Insufficient myelination, likely caused by a lack of mature oligodendrocytes, is linked to autism spectrum disorder, according to a study in mice and postmortem human brains published yesterday (February 3) in Nature Neuroscience.
Myelin, the fatty substance that sheaths and insulates the axons of neurons, is responsible for aiding the quick delivery of signals throughout the brain. Too little myelin leaves the cells vulnerable to damage (as with multiple sclerosis), while too much can muddle the message. Oligodendrocytes (OL) are the cells that control myelination. Previous research has shown that myelin is typically thinner in those with autism spectrum disorder (ASD), while the current study explores the source of the problem.
While studying mouse brains for genetic mutations that cause Pitt-Hopkins syndrome, an autism-related genetic disorder, the team noticed irregular myelination and inconsistent expression of Tcf4, a gene that regulates OL activity.
Turning their attention to human cadavers, the researchers found deficiencies in myelin sheathing in brains from people with autism compared to controls, echoing what was found in the mice. A genetic analysis revealed that the homologous gene, TCF4, also contained varied mutations in regulatory regions. There was a noticeable lack of mature OL in the ASD brains when compared to the controls and an overabundance of immature cells, and myelination was not happening sufficiently.

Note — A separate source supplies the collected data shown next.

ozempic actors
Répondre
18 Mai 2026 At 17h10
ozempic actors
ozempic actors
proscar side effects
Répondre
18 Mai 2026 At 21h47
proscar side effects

“This makes us think that the cells that are myelinating are doing it properly, it’s just that there are not a lot of them,” coauthor Joseph Bohlen told Spectrum when his then-unpublished findings were presented at the Society for Neuroscience meeting in Chicago in October.
Future research will focus on the creation of brain organoids with irregular myelination and testing compounds that could target OL and increase myelin production. The authors’ hope is that if children with autism receive early identification, a treatment could mitigate some of their symptoms.